AI safety recommendations
There are several tools and recommendations to consider when it comes to safety using AI/ML solutions.
OpenAI has a free-to-use Moderation API that can help reduce the frequency of unsafe content in completions. Alternatively, you may wish to develop a custom content filtration system tailored to specific use cases.
It is recommended “red-teaming” applications to ensure they are robust to adversarial input. Test products over a wide range of inputs and user behaviors, both a representative set and those reflective of someone trying to ‘break’ the application. Does it wander off topic? Can someone easily redirect the feature via prompt injections, e.g. “ignore the previous instructions and do this instead”?
Wherever possible, it is recommended to have a human review outputs before they are used in practice. This is especially critical in high-stakes domains, and for code generation. Humans should be aware of the limitations of the system, and have access to any information needed to verify the outputs. For example, if the application summarizes notes, a human should have easy access to the original notes to refer back.
“Prompt engineering” can help constrain the topic and tone of output text. This reduces the chance of producing undesired content, even if a user tries to produce it. Providing additional context to the model (such as by giving a few high-quality examples of desired behavior prior to the new input) can make it easier to steer model outputs in desired directions.
Users generally should be required to register and log-in to access services. Linking this service to an existing account, such as a Gmail, LinkedIn, or Facebook log-in, may help, though may not be appropriate for all use-cases. Requiring a credit card or ID card reduces risk further. Limiting the amount of text a user can input into the prompt helps avoid prompt injection. Limiting the number of output tokens helps reduce the chance of misuse. Narrowing the ranges of inputs or outputs, especially drawn from trusted sources, reduces the extent of misuse possible within an application.

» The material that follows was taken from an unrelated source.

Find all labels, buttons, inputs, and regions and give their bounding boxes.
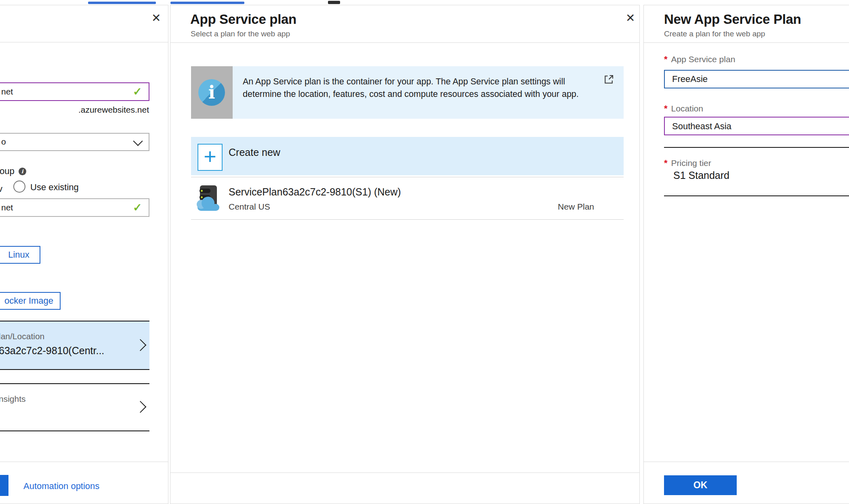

Allowing user inputs through validated dropdown fields (e.g., a list of movies on Wikipedia) can be more secure than allowing open-ended text inputs. Returning outputs from a validated set of materials on the backend, where possible, can be safer than returning novel generated content (for instance, routing a customer query to the best-matching existing customer support article, rather than attempting to answer the query from-scratch).
Users should generally have an easily available method for reporting improper functionality or other concerns about application behavior (listed email address, ticket submission method, etc.). This method should be monitored by a human and responded to as appropriate.
Keep an eye on: DIY (do-it-yourself) AI
Finally, a trend being closely monitored at Delinea Labs is the advent of democratized AI.
It’s already incredibly easy to replicate and re-train your privately owned Chat-GPT like model. For example, Stanford’s Alpaca is surprisingly good.
The claim here is the training can be done in 5 hours on a single RTX 4090. This can mitigate the risk of privacy, confidentiality, compliance, and third-party reliance but other risks remain. Staying ahead of this trend and AI/ML security generally can help ensure organizations can safely leverage these new solutions safely and effectively.